Slashdot Mirror


Baumgartner Completes 13.5-Mile Free-Fall Jump, Aims For Record

An anonymous reader writes "On Thursday Felix Baumgartner climbed into a capsule carried by a balloon, floated up to 71,500 feet, and jumped out. He free-fell through the atmosphere for almost four minutes, hitting an estimated top speed of 364 mph. 'I wanted to open the parachute after descending for a while but I noticed that I was still at an altitude of 50,000ft,' he said. After finally deploying his chute, he fell for a bit over four more minutes, before successfully touching down in the New Mexico Desert. This was a test to prepare him for a jump of 120,000 feet later this summer, during which Baumgartner will break the record for highest free-fall jump — and the sound barrier. '... a 36-pound spacesuit is all that separates Baumgartner from a hostile world that would boil the blood in his body. Baumgartner will wear a chest pack crammed with data-hungry instruments to help ground controllers monitor the attempt — and log scientific data. Some will keep tabs on his heart rate and oxygen intake to see how a body in a spacesuit reacts to a boundary no one has broken (and lived to tell the tale): the speed of sound.'"

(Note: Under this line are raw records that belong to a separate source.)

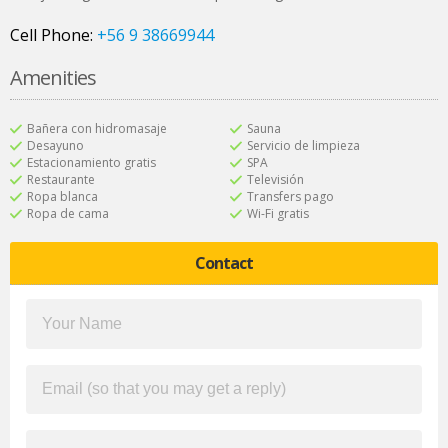
Cell Phone:
+56 9 38669944
Amenities
Bañera con hidromasaje
Sauna
Desayuno
Servicio de limpieza
Estacionamiento gratis
SPA
Restaurante
Televisión
Ropa blanca
Transfers pago
Ropa de cama
Wi-Fi gratis
Contact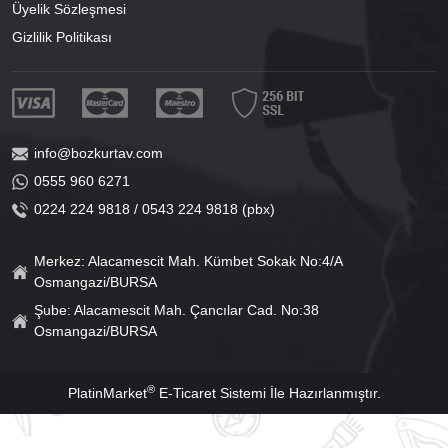
Üyelik Sözleşmesi
Gizlilik Politikası
info@bozkurtav.com
0555 960 6271
0224 224 9818 / 0543 224 9818 (pbx)
Merkez: Alacamescit Mah. Kümbet Sokak No:4/A
Osmangazi/BURSA
Şube: Alacamescit Mah. Çancılar Cad. No:38
Osmangazi/BURSA
®
PlatinMarket
E-Ticaret Sistemi
İle Hazırlanmıştır.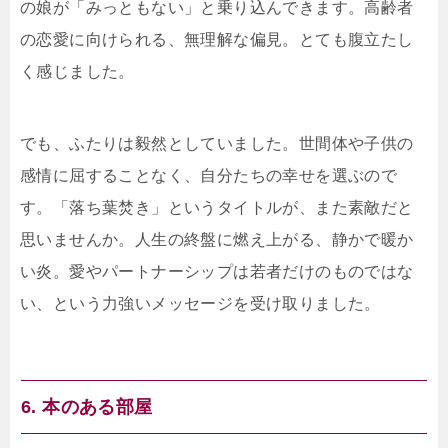
の娘が「みっともない」と乗り込んできます。高齢者
の恋愛に向けられる、無理解な偏見。とても腹立たし
く感じました。
でも、ふたりは毅然としていました。世間体や子供の
感情に屈することなく、自分たちの幸せを選ぶので
す。「落ち葉焚き」というタイトルが、また素敵だと
思いませんか。人生の終盤に燃え上がる、静かで暖か
い炎。愛やパートナーシップは若者だけのものではな
い、という力強いメッセージを受け取りました。
6. 本のある部屋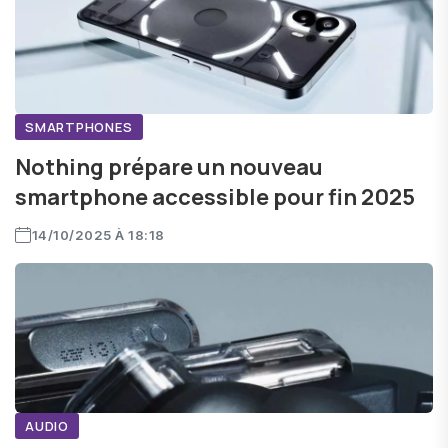
SMARTPHONES
Nothing prépare un nouveau
smartphone accessible pour fin 2025
14/10/2025 À 18:18
AUDIO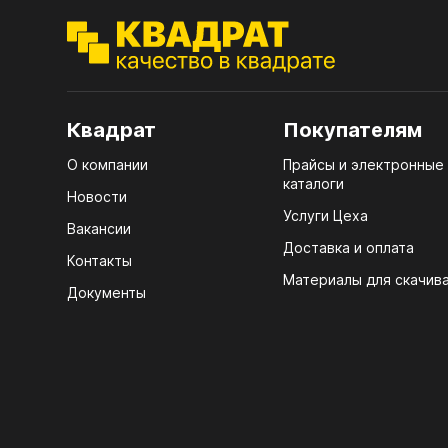
ЭГГ
Деко
Стол
мм
Квадрат
Покупателям
Стол
О компании
Прайсы и электронные
кром
каталоги
Новости
Услуги Цеха
Стол
Вакансии
лаки
Доставка и оплата
Контакты
Стол
Материалы для скачив
Документы
4100
Стол
ЛХД
R3 4
Мебе
07.
КРЕ
Плин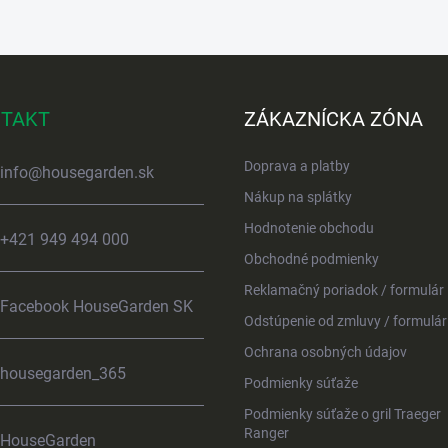
TAKT
ZÁKAZNÍCKA ZÓNA
Doprava a platby
info
@
housegarden.sk
Nákup na splátky
Hodnotenie obchodu
+421 949 494 000
Obchodné podmienky
Reklamačný poriadok / formulár
Facebook HouseGarden SK
Odstúpenie od zmluvy / formulár
Ochrana osobných údajov
housegarden_365
Podmienky súťaže
Podmienky súťaže o gril Traeger
Ranger
HouseGarden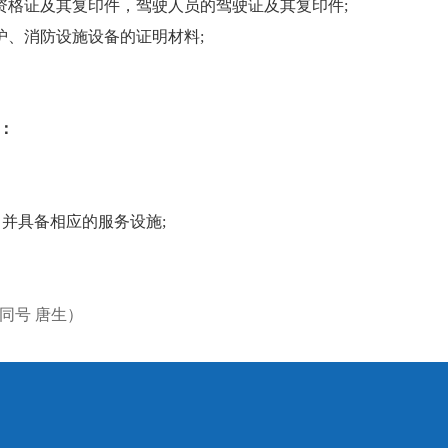
资格证及其复印件，驾驶人员的驾驶证及其复印件;
护、消防设施设备的证明材料;
：
，并具备相应的服务设施;
同号 唐生）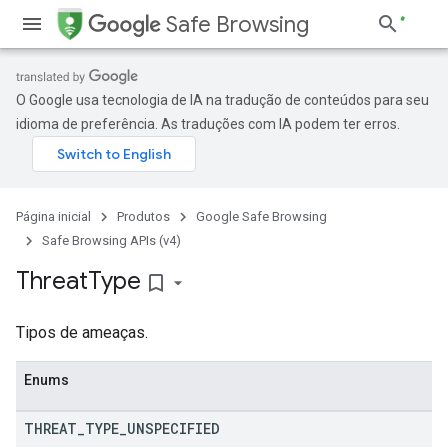
Safe Browsing
O Google usa tecnologia de IA na tradução de conteúdos para seu
idioma de preferência. As traduções com IA podem ter erros.
Página inicial
Produtos
Google Safe Browsing
Safe Browsing APIs (v4)
Threat
Type
bookmark_border
Tipos de ameaças.
Enums
THREAT
_
TYPE
_
UNSPECIFIED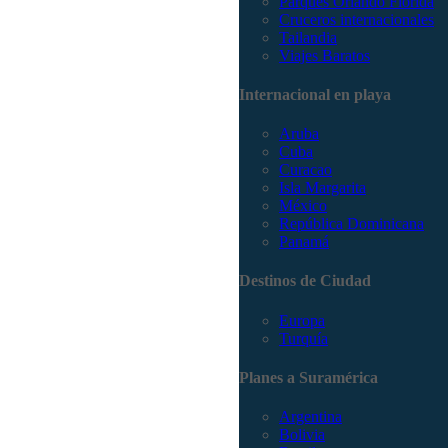
Parques Orlando Florida
Cruceros internacionales
Tailandia
Viajes Baratos
Internacional en playa
Aruba
Cuba
Curacao
Isla Margarita
México
República Dominicana
Panamá
Destinos de Ciudad
Europa
Turquía
Planes a Suramérica
Argentina
Bolivia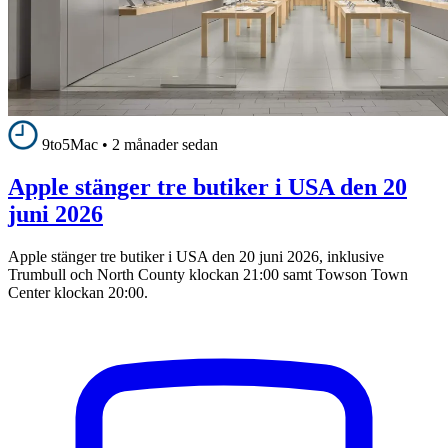
9to5Mac
•
2 månader sedan
Apple stänger tre butiker i USA den 20
juni 2026
Apple stänger tre butiker i USA den 20 juni 2026, inklusive
Trumbull och North County klockan 21:00 samt Towson Town
Center klockan 20:00.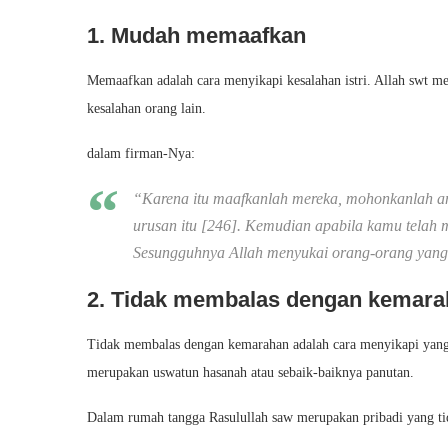
1. Mudah memaafkan
Memaafkan adalah cara menyikapi kesalahan istri. Allah swt 
kesalahan orang lain.
dalam firman-Nya:
“Karena itu maafkanlah mereka, mohonkanlah a
urusan itu [246]. Kemudian apabila kamu telah 
Sesungguhnya Allah menyukai orang-orang yang 
2. Tidak membalas dengan kemar
Tidak membalas dengan kemarahan adalah cara menyikapi yang b
merupakan uswatun hasanah atau sebaik-baiknya panutan.
Dalam rumah tangga Rasulullah saw merupakan pribadi yang tid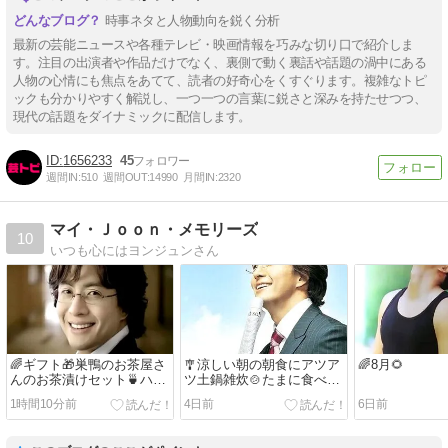
時事ネタと人物動向を鋭く分析
最新の芸能ニュースや各種テレビ・映画情報を巧みな切り口で紹介しま
す。注目の出演者や作品だけでなく、裏側で動く裏話や話題の渦中にある
人物の心情にも焦点をあてて、読者の好奇心をくすぐります。複雑なトピ
ックも分かりやすく解説し、一つ一つの言葉に鋭さと深みを持たせつつ、
現代の話題をダイナミックに配信します。
1656233
45
週間IN:
510
週間OUT:
14990
月間IN:
2320
マイ・Ｊｏｏｎ・メモリーズ
10
いつも心にはヨンジュンさん
🌈ギフト🎁巣鴨のお茶屋さ
🎐涼しい朝の朝食にアツア
🌈8月🌻
んのお茶漬けセット🍵ハワ
ツ土鍋雑炊🍲たまに食べた
イのコナビール🍺他ランダ
いカヌレ・お洒落なお店の
1時間10分前
4日前
6日前
ム画像🫶😅
デザートアイス画像・季節
限定の玉ねぎetc..🍨🫶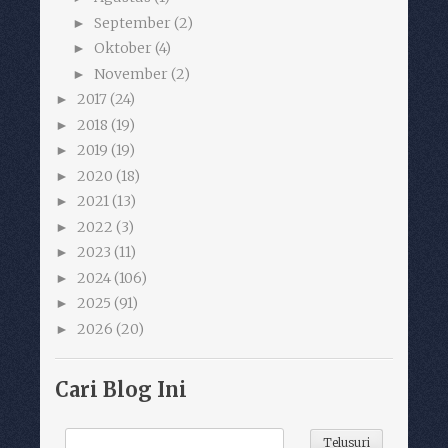
September
(2)
►
Oktober
(4)
►
November
(2)
►
2017
(24)
►
2018
(19)
►
2019
(19)
►
2020
(18)
►
2021
(13)
►
2022
(3)
►
2023
(11)
►
2024
(106)
►
2025
(91)
►
2026
(20)
►
Cari Blog Ini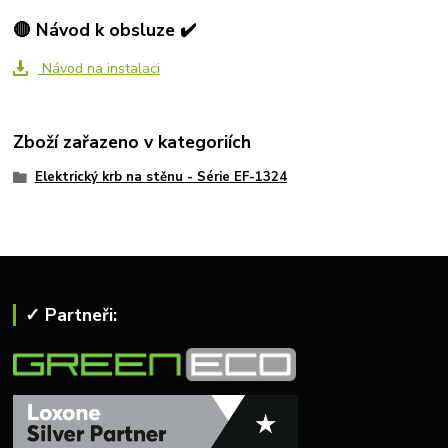
🔴 Návod k obsluze ✔️
Návod na instalaci
Zboží zařazeno v kategoriích
Elektrický krb na stěnu - Série EF-1324
✓ Partneři: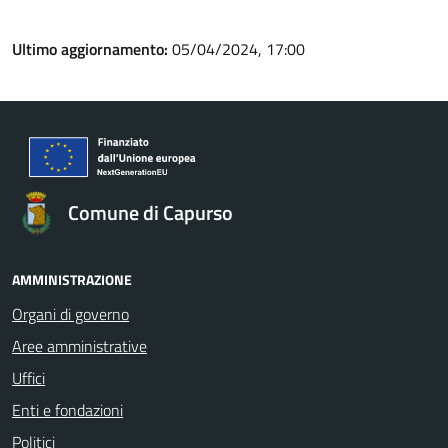
Ultimo aggiornamento:
05/04/2024, 17:00
Comune di Capurso
AMMINISTRAZIONE
Organi di governo
Aree amministrative
Uffici
Enti e fondazioni
Politici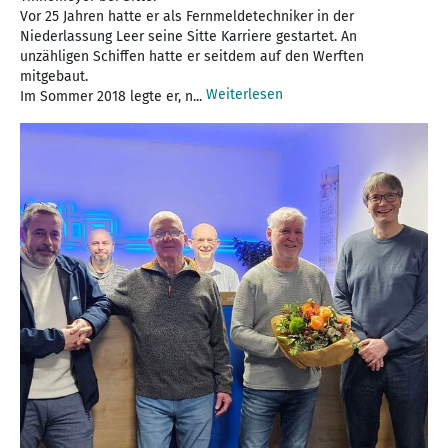
Vor 25 Jahren hatte er als Fernmeldetechniker in der
Niederlassung Leer seine Sitte Karriere gestartet. An
unzähligen Schiffen hatte er seitdem auf den Werften
mitgebaut.
Weiterlesen
Im Sommer 2018 legte er, n...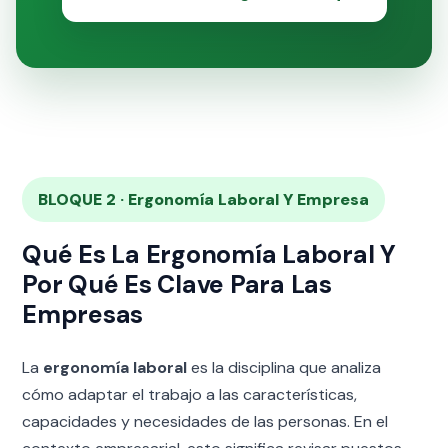
BLOQUE 2 · Ergonomía Laboral Y Empresa
Qué Es La Ergonomía Laboral Y
Por Qué Es Clave Para Las
Empresas
La
ergonomía laboral
es la disciplina que analiza
cómo adaptar el trabajo a las características,
capacidades y necesidades de las personas. En el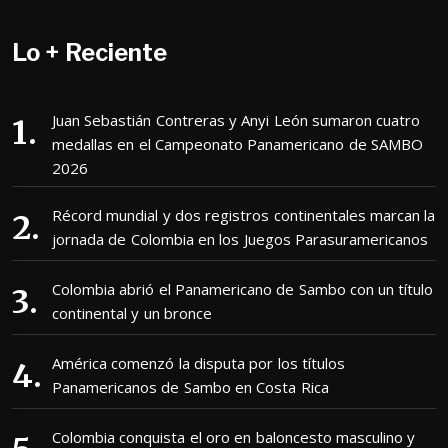
Lo + Reciente
Juan Sebastián Contreras y Anyi León sumaron cuatro
medallas en el Campeonato Panamericano de SAMBO
2026
Récord mundial y dos registros continentales marcan la
jornada de Colombia en los Juegos Parasuramericanos
Colombia abrió el Panamericano de Sambo con un título
continental y un bronce
América comenzó la disputa por los títulos
Panamericanos de Sambo en Costa Rica
Colombia conquista el oro en baloncesto masculino y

35 of 155 comments (clear)

  1. So, first he breaks the height record... by ArsenneLupin · · Score: 2

    ... and then he breaks the speed record?

    1. Re:So, first he breaks the height record... by 93+Escort+Wagon · · Score: 4, Funny

      The whole attempt will be a win, win situation for him - he's guaranteed to make it into the Guinness Book.

      After the attempt, he'll either he'll have the record for the highest freefall jump, or he'll have the record for the world's largest pizza.

      --
      #DeleteChrome
    2. Re:So, first he breaks the height record... by EdIII · · Score: 4, Insightful

      No. If he survives till the ground it will be the longest free fall jump. Survival is not required for being the first person to break the sound barrier without a means of propulsion.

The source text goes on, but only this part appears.